Data records
=== Begin Enclosure ===

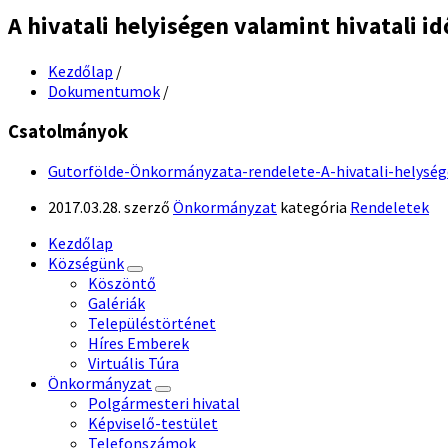
A hivatali helyiségen valamint hivatali 
Kezdőlap
/
Dokumentumok
/
Csatolmányok
Gutorfölde-Önkormányzata-rendelete-A-hivatali-helységen
2017.03.28.
szerző
Önkormányzat
kategória
Rendeletek
Kezdőlap
Községünk
Köszöntő
Galériák
Településtörténet
Híres Emberek
Virtuális Túra
Önkormányzat
Polgármesteri hivatal
Képviselő-testület
Telefonszámok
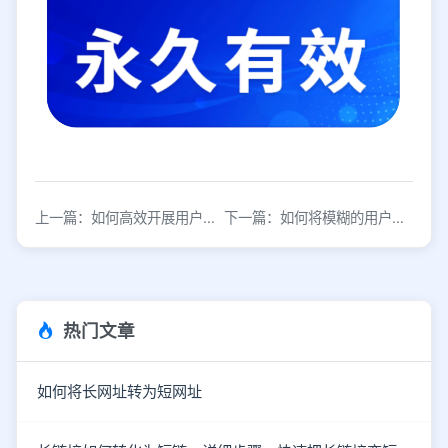
上一篇：如何高效开展用户个人行为路径分析？3种实用方法解析
下一篇：如何将模糊的用户需求转化为精准的产品需求？
热门文章
如何将长网址转为短网址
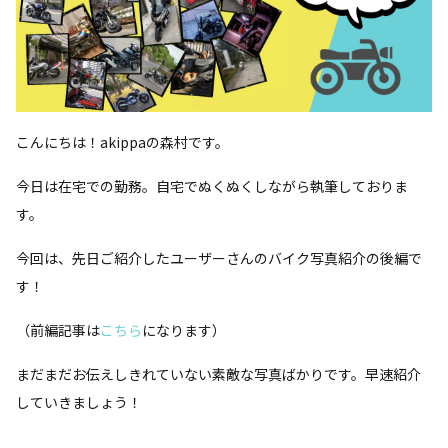
こんにちは！akippaの森村です。
今日は在宅での勤務。自宅でぬくぬくしながら執筆しておりま
す。
今回は、先日ご紹介したユーザーさんのバイク写真紹介の後編で
す！
（前編記事は
こちら
になります）
まだまだお伝えしきれていない素敵な写真ばかりです。早速紹介
していきましょう！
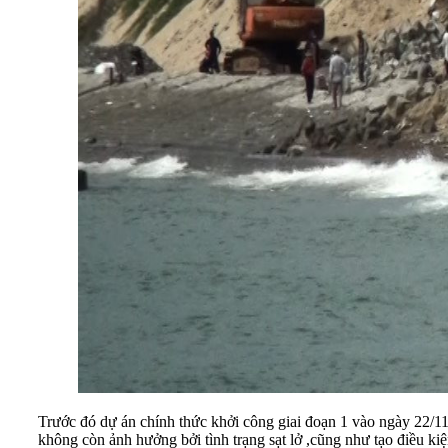
Trước đó dự án chính thức khởi công giai đoạn 1 vào ngày 22/1
không còn ảnh hưởng bởi tình trạng sạt lở ,cũng như tạo điều kiệ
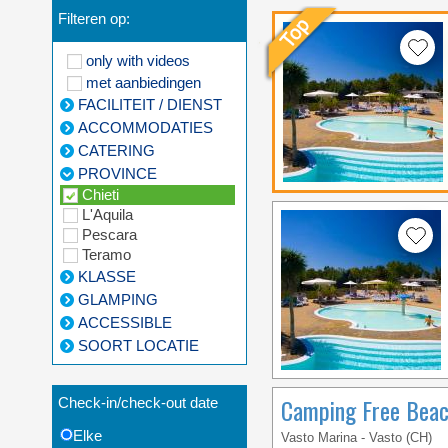
Filteren op:
only with videos
met aanbiedingen
FACILITEIT / DIENST
ACCOMMODATIES
CATERING
PROVINCE
Chieti
L'Aquila
Pescara
Teramo
KLASSE
GLAMPING
ACCESSIBLE
SOORT LOCATIE
Camping Free Bea
Check-in/check-out date
Elke
Vasto Marina - Vasto (CH)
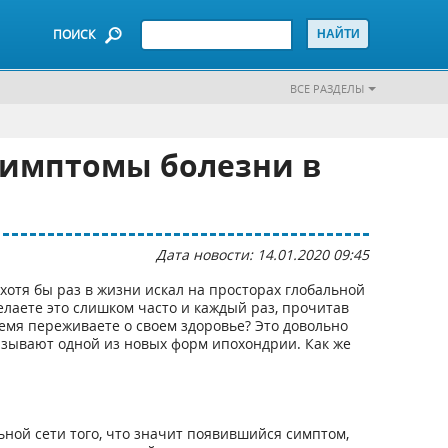
ПОИСК
ВСЕ РАЗДЕЛЫ
 симптомы болезни в
Дата новости: 14.01.2020 09:45
хотя бы раз в жизни искал на просторах глобальной
елаете это слишком часто и каждый раз, прочитав
мя переживаете о своем здоровье? Это довольно
азывают одной из новых форм ипохондрии. Как же
ьной сети того, что значит появившийся симптом,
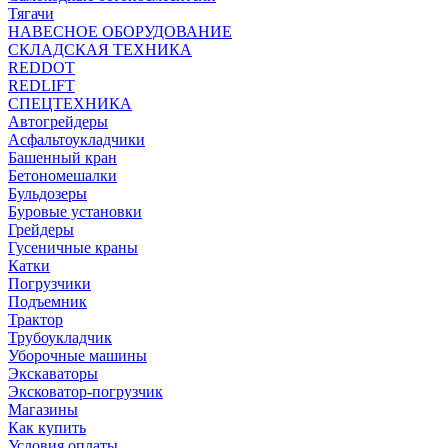
Тягачи
НАВЕСНОЕ ОБОРУДОВАНИЕ
СКЛАДСКАЯ ТЕХНИКА
REDDOT
REDLIFT
СПЕЦТЕХНИКА
Автогрейдеры
Асфальтоукладчики
Башенный кран
Бетономешалки
Бульдозеры
Буровые установки
Грейдеры
Гусеничные краны
Катки
Погрузчики
Подъемник
Трактор
Трубоукладчик
Уборочные машины
Экскаваторы
Эксковатор-погрузчик
Магазины
Как купить
Условия оплаты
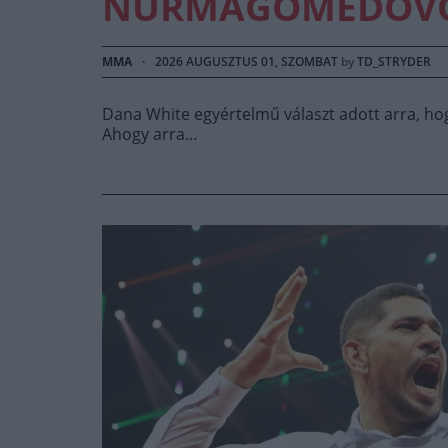
NURMAGOMEDOV
MMA
·
2026 AUGUSZTUS 01, SZOMBAT
by
TD_STRYDER
Dana White egyértelmű választ adott arra, h
Ahogy arra…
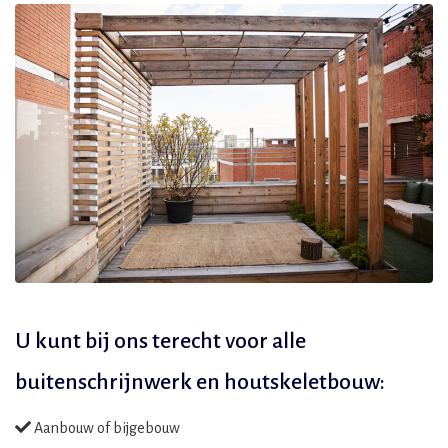
U kunt bij ons terecht voor alle
buitenschrijnwerk en houtskeletbouw:
Aanbouw of bijgebouw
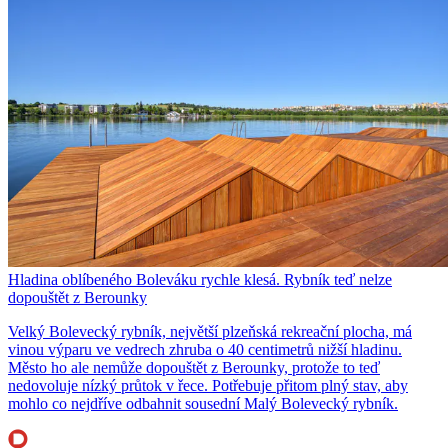
Hladina oblíbeného Boleváku rychle klesá. Rybník teď nelze
dopouštět z Berounky
Velký Bolevecký rybník, největší plzeňská rekreační plocha, má
vinou výparu ve vedrech zhruba o 40 centimetrů nižší hladinu.
Město ho ale nemůže dopouštět z Berounky, protože to teď
nedovoluje nízký průtok v řece. Potřebuje přitom plný stav, aby
mohlo co nejdříve odbahnit sousední Malý Bolevecký rybník.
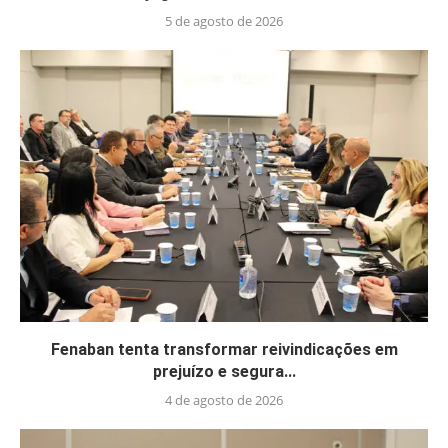
5 de agosto de 2026
Fenaban tenta transformar reivindicações em
prejuízo e segura...
4 de agosto de 2026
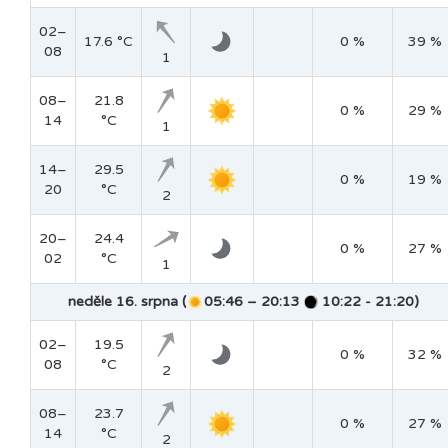
02–
17.6 °C
0 %
39 %
08
1
08–
21.8
0 %
29 %
14
°C
1
14–
29.5
0 %
19 %
20
°C
2
20–
24.4
0 %
27 %
02
°C
1
neděle 16. srpna (
05:46 – 20:13
10:22 - 21:20)
02–
19.5
0 %
32 %
08
°C
2
08–
23.7
0 %
27 %
14
°C
2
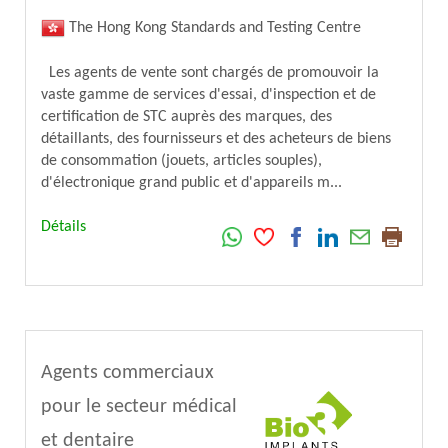
The Hong Kong Standards and Testing Centre
Les agents de vente sont chargés de promouvoir la
vaste gamme de services d'essai, d'inspection et de
certification de STC auprès des marques, des
détaillants, des fournisseurs et des acheteurs de biens
de consommation (jouets, articles souples),
d'électronique grand public et d'appareils m...
Détails
Agents commerciaux
pour le secteur médical
et dentaire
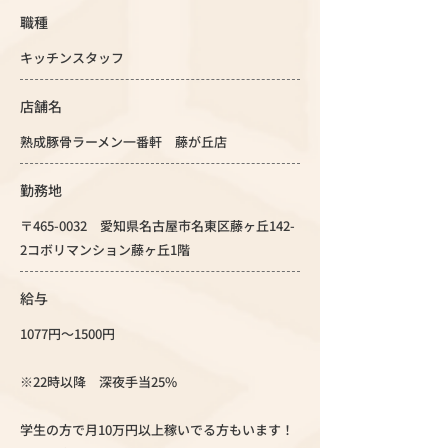
職種
キッチンスタッフ
店舗名
熟成豚骨ラーメン一番軒 藤が丘店
勤務地
〒465-0032 愛知県名古屋市名東区藤ヶ丘142-
2コボリマンション藤ヶ丘1階
給与
1077円～1500円
※22時以降 深夜手当25%
学生の方で月10万円以上稼いでる方もいます！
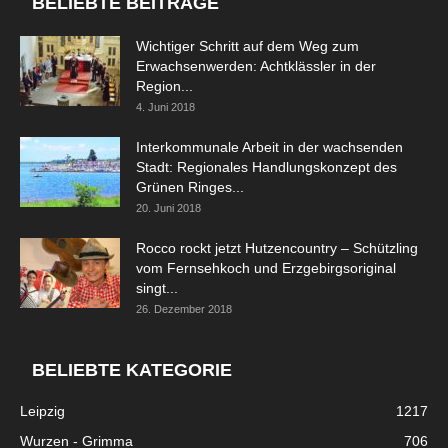
BELIEBTE BEITRÄGE
Wichtiger Schritt auf dem Weg zum
Erwachsenwerden: Achtklässler in der
Region...
4. Juni 2018
Interkommunale Arbeit in der wachsenden
Stadt: Regionales Handlungskonzept des
Grünen Ringes...
20. Juni 2018
Rocco rockt jetzt Hutzencountry – Schützling
vom Fernsehkoch und Erzgebirgsoriginal
singt...
26. Dezember 2018
BELIEBTE KATEGORIE
Leipzig
1217
Wurzen - Grimma
706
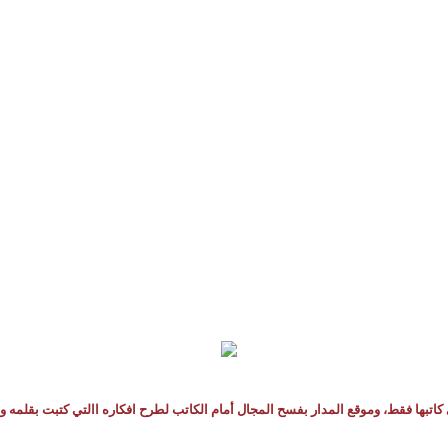
كاتبها فقط، وموقع المدار بفسح المجال أمام الكاتب لطرح افكاره االتي كتبت بقلمه و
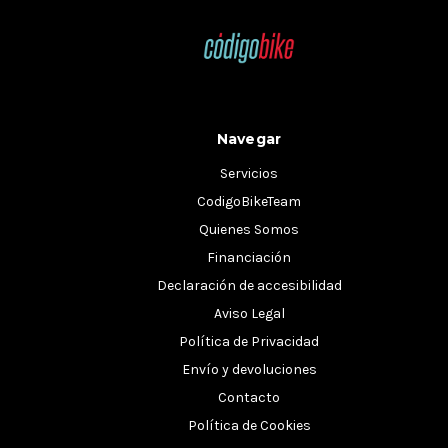
Navegar
Servicios
CodigoBikeTeam
Quienes Somos
Financiación
Declaración de accesibilidad
Aviso Legal
Política de Privacidad
Envío y devoluciones
Contacto
Política de Cookies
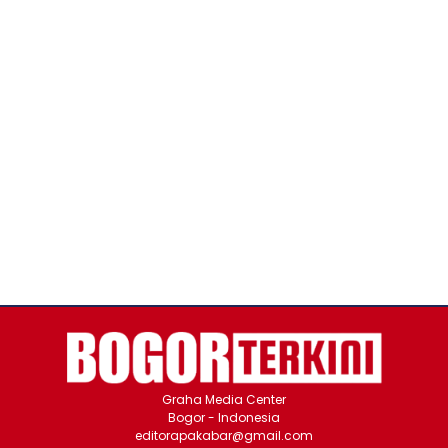
Graha Media Center
Bogor - Indonesia
editorapakabar@gmail.com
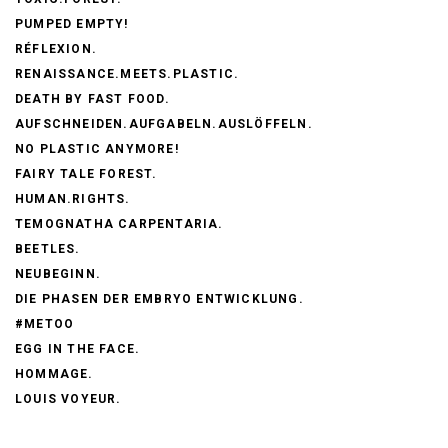
PUMPED EMPTY!
RÉFLEXION.
RENAISSANCE.MEETS.PLASTIC.
DEATH BY FAST FOOD.
AUFSCHNEIDEN.AUFGABELN.AUSLÖFFELN.
NO PLASTIC ANYMORE!
FAIRY TALE FOREST.
HUMAN.RIGHTS.
TEMOGNATHA CARPENTARIA.
BEETLES.
NEUBEGINN.
DIE PHASEN DER EMBRYO ENTWICKLUNG.
#METOO
EGG IN THE FACE.
HOMMAGE.
LOUIS VOYEUR.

=== End Enclosure ===

*Problem to work on*.
Drop the pictures; return the lines above from the line containing "СПЕЦТЕХНИКА" to the line containing "4 de agosto de 2026", both included, exactly.

*Task answer*.
СПЕЦТЕХНИКА
Автогрейдеры
Асфальтоукладчики
Башенный кран
Бетономешалки
Бульдозеры
Буровые установки
Грейдеры
Гусеничные краны
Катки
Погрузчики
Подъемник
Трактор
Трубоукладчик
Уборочные машины
Экскаваторы
Эксковатор-погрузчик
Магазины
Как купить
Условия оплаты
NURMAGOMEDOV
MMA
·
2026 AUGUSZTUS 01, SZOMBAT
by
TD_STRYDER
Dana White egyértelmű választ adott arra, h
Ahogy arra…
U kunt bij ons terecht voor alle
buitenschrijnwerk en houtskeletbouw:
Aanbouw of bijgebouw
Hladina oblíbeného Boleváku rychle klesá. Rybník teď nelze
dopouštět z Berounky
Velký Bolevecký rybník, největší plzeňská rekreační plocha, má
vinou výparu ve vedrech zhruba o 40 centimetrů nižší hladinu.
Město ho ale nemůže dopouštět z Berounky, protože to teď
nedovoluje nízký průtok v řece. Potřebuje přitom plný stav, aby
mohlo co nejdříve odbahnit sousední Malý Bolevecký rybník.
5 de agosto de 2026
Fenaban tenta transformar reivindicações em
prejuízo e segura...
4 de agosto de 2026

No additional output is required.